I’m reading Pat Barker’s Regeneration Trilogy, which is elliptical, perturbing, and depressing but very good. It’s about WWI, the trauma suffered by soldiers, conscientious objectors, and the people around them. It’s deeply anti-war.

I liked this bit from Eye in the Door, the second book. Prior, a former soldier with severe shell shock and asthma, is thinking about his boss Major Lode’s mindset.

Lode had no idea. He’d spent his entire adult life–boyhood too, for that matter–in uniformed, disciplined, hierarchical institutions, and he simply couldn’t conceive of the possibility that other people might function differently. It was all a great big chess board to him. This rag-bag collection of Quakers, socialists, anarchists, suffragettes, syndicalists, Seventh Day Adventists and God know who else was merely an elaborate disguise, behind which lurked the real anti-war movement, a secret disciplined highly efficient organization dedicated to the overthrow of the state as surely as Lode was dedicated to its preservation. And on the other side of the board, as head of the opposing army, elusive, tenacious, dangerous: The Black King himself…

Very apt in thinking about the state mentality about the OccupyWallStreet and #OccupyEverything protests. There isn’t a King. That’s the whole point.

The Eye in the Door book cover

I’m still trying to untangle the fiction from the reality as I read articles about Maud Allan and the infamous Cult of the Clitoris article and the “Black Book” that supposedly held the names of over 40,000 lesbian, gay, or bi people in Britain who were being blackmailed by Germany into betraying state secrets. Okay! Totally weird! Truth stranger than fiction, as usual. If we don’t have the supposed Berlin Black Book I’m surprised someone didn’t write a fake one!

But on a more serious note the books made me think of Bradley Manning and his ongoing ordeals in prison. His “eye in the door” is the same eye from 1917. I also often wonder about sexuality, gender identification, and anti-war resistance (result of consciousness raising/epistemological inquiry). Though there isn’t a King, there may be a rhizome. Consider that we also present a greater attack surface because of our intersectionalities, so that our strength is also our weakness. Apparently Pat Barker’s ellipticalness is infectious!
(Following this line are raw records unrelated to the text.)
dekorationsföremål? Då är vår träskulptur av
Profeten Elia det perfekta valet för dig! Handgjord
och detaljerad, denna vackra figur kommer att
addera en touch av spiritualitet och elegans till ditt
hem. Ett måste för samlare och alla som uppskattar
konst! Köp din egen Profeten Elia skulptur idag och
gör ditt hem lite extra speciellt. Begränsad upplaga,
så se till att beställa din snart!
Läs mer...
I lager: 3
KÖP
Italian Wikipedia protests censorship law

The Italian Wikipedia just blacked out its site in protest of a proposed law that would function to censor the Internet — mostly targeted at bloggers and online journalists. A group called Populo Viola are protesting in Rome. Hurray, Purple People!
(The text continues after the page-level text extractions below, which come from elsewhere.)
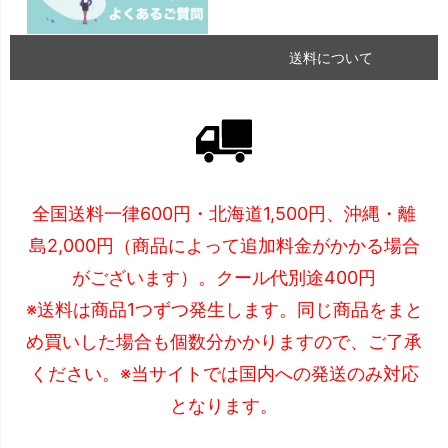
送料について
全国送料一律600円・北海道1,500円、沖縄・離
島2,000円（商品によって追加料金がかかる場合
がございます）。クール代別途400円
※送料は商品1つずつ発生します。同じ商品をまと
め買いした場合も個数分かかりますので、ご了承
ください。※当サイトでは国内への発送のみ対応
となります。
The Italian government attempted to pass similar blog-censorship laws in 2007 and 2008.

As I understand it, section 29 of the proposed law says that in case of offensiveness, anyone (really anyone? I’m unclear on this point) can email a blogger or other online news source and demand a takedown in 48 hours, or the blogger can be fined 12,000 euros. If someone who can actually read Italian could explain this law better and who can send a takedown in what circumstances, I would love to see a link!
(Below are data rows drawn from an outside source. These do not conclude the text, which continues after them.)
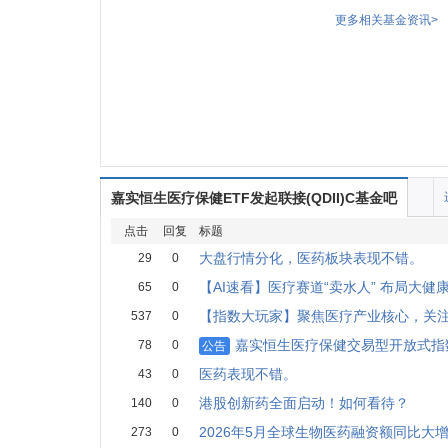
更多相关基金资讯>
嘉实恒生医疗保健ETF发起联接(QDII)C基金吧
点击
回复
标题
大盘行情分化，医药板块表现不错。
29
0
【AI速看】医疗赛道“卖水人” 布局大健
65
0
【指数大玩家】聚焦医疗产业核心，关注
537
0
嘉实恒生医疗保健交易型开放式指
78
0
公告
医药表现不错。
43
0
港股创新药全面启动！如何看待？
140
0
2026年5月全球生物医药融资额同比大增
273
0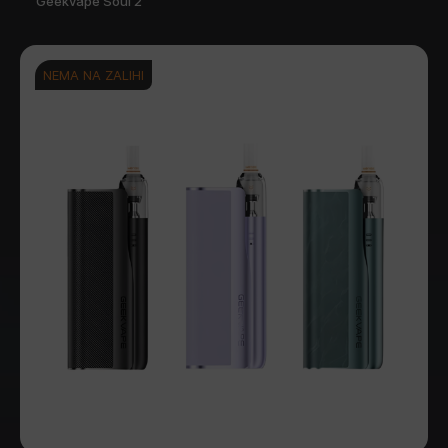
Geekvape Soul 2
NEMA NA ZALIHI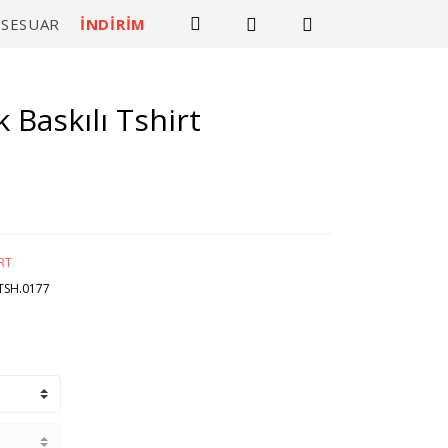
KSESUAR
İNDİRİM
k Baskılı Tshirt
RT
TSH.0177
Also, can anyone explain “Populo Viola”? Why Purple People?

Needless to say there is hot and heavy argument about this on all fronts on Wikimedia discussion lists, where I lurk like a lurking thing. Some people are upset that a language-based Wikipedia project would blank itself (even temporarily) thus becoming involved in national-level politics (rather than remaining politically neutral, as perhaps befits an international nonpartisan encyclopedia). What if Australia blacked out the entire English Wikipedia to protest a law proposed in their country, affecting English speakers all over the world? On the other hand, Wikipedia is more a “citizen” of the Internet, isn’t it? So it would make sense for specific communities who make decisions about a language-based project to support an Internet (in Italy or elsewhere) that doesn’t put this kind of burden onto web publishers. The Wikimedia Foundation’s position so far is that since the Italian-speaking wikipedians went through a community process to decide to do this, it’s up to them what to do with their project, and the WMF supports their decision.